For each line below with the word "PTFE", write out a copy.

(Dataset entries)
'''

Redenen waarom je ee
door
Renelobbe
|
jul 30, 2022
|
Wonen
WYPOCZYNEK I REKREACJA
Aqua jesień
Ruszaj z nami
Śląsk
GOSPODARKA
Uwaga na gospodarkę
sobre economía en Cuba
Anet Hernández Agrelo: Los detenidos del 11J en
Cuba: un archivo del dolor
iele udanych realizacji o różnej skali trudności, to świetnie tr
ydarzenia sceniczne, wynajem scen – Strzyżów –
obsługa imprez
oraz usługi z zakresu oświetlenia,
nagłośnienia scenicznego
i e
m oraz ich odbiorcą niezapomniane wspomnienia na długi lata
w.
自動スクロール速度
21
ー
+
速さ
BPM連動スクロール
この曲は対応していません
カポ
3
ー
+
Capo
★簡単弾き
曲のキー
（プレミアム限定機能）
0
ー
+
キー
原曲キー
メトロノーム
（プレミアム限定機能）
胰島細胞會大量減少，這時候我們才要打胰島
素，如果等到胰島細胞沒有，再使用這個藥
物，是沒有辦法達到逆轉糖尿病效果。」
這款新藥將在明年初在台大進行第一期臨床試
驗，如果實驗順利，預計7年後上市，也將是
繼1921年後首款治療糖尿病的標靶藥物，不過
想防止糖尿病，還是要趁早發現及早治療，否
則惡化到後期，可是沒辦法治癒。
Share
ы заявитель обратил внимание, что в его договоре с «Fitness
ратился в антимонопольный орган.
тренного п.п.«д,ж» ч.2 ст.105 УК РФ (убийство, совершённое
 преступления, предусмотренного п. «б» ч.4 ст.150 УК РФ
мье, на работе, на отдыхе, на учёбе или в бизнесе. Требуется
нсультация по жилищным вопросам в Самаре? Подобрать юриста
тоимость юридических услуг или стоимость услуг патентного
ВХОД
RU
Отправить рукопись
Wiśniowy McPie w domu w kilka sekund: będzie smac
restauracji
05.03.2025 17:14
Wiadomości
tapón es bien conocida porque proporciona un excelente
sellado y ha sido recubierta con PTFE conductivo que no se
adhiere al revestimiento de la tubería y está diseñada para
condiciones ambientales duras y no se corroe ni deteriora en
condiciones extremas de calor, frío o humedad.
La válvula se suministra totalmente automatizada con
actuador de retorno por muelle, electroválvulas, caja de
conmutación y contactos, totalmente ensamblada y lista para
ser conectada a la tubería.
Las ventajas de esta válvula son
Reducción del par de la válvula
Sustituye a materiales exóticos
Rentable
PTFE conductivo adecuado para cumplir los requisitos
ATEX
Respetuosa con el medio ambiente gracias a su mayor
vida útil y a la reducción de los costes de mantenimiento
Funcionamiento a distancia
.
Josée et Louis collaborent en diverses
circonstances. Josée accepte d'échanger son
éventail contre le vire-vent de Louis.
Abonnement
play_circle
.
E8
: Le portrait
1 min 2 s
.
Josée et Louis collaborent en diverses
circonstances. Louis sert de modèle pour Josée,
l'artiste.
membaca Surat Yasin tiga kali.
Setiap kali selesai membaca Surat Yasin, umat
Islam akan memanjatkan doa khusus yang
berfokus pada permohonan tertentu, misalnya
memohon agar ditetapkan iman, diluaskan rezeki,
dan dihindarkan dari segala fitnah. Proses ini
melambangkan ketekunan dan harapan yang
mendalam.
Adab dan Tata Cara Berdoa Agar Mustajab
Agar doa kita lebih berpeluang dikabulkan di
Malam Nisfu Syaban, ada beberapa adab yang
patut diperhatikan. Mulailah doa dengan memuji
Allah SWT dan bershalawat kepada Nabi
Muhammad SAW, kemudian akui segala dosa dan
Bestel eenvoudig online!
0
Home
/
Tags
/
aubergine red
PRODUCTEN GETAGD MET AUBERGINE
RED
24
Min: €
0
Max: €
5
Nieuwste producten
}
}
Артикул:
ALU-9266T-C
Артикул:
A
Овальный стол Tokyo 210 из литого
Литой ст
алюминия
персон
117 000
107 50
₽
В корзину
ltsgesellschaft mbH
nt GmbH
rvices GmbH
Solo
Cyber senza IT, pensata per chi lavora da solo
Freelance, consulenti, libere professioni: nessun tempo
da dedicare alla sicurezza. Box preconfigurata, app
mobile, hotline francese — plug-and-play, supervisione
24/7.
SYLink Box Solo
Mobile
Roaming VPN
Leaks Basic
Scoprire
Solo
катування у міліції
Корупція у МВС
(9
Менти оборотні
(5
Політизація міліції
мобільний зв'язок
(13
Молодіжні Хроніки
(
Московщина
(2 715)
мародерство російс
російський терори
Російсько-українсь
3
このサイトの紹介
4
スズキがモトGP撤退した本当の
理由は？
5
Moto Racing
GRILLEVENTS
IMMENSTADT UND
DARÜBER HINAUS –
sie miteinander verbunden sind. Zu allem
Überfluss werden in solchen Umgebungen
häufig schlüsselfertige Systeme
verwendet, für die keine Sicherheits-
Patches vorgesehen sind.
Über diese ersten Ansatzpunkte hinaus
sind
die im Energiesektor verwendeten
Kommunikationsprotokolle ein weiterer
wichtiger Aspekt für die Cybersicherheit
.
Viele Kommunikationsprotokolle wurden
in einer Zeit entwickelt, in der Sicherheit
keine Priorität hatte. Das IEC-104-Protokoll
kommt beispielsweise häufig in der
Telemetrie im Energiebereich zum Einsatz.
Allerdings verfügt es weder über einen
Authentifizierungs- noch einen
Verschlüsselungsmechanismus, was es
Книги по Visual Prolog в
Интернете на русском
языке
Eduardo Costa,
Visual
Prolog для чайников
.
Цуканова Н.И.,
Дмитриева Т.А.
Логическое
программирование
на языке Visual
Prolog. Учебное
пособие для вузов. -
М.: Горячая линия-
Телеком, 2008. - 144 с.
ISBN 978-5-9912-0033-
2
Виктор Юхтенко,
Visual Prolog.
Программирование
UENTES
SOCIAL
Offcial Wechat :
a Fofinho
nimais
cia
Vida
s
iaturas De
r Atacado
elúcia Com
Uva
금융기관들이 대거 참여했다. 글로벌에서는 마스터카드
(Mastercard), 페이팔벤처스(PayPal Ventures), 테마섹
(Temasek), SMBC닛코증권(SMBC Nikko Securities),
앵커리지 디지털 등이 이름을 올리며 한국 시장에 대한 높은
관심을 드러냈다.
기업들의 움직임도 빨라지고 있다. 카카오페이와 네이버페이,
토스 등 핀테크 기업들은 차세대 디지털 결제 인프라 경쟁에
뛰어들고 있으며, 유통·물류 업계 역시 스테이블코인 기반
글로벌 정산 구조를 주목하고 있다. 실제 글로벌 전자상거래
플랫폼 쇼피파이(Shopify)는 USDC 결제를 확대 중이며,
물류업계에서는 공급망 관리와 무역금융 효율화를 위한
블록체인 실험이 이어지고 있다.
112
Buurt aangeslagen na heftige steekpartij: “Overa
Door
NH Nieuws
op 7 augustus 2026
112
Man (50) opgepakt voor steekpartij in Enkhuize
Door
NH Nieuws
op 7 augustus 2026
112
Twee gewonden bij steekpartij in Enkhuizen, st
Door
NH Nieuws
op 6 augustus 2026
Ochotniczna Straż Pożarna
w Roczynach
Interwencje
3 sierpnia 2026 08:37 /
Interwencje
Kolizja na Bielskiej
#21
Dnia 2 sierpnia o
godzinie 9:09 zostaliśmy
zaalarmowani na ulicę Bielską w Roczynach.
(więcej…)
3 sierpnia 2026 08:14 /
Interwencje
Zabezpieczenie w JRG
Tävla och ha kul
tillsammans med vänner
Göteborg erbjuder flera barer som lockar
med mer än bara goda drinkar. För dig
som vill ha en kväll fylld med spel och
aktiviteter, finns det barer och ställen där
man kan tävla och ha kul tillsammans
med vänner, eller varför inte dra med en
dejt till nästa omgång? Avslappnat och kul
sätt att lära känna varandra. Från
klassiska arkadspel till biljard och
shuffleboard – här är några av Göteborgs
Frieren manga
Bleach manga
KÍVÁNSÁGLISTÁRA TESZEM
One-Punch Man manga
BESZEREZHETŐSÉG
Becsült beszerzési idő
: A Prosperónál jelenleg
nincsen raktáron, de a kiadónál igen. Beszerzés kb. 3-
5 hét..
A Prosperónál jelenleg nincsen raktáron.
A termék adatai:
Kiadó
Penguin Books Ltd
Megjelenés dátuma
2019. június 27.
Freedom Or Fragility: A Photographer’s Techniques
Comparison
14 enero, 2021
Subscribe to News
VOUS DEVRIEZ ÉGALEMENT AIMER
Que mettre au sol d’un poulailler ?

'''

__OUTPUT FOR THIS TASK__:
sellado y ha sido recubierta con PTFE conductivo que no se
PTFE conductivo adecuado para cumplir los requisitos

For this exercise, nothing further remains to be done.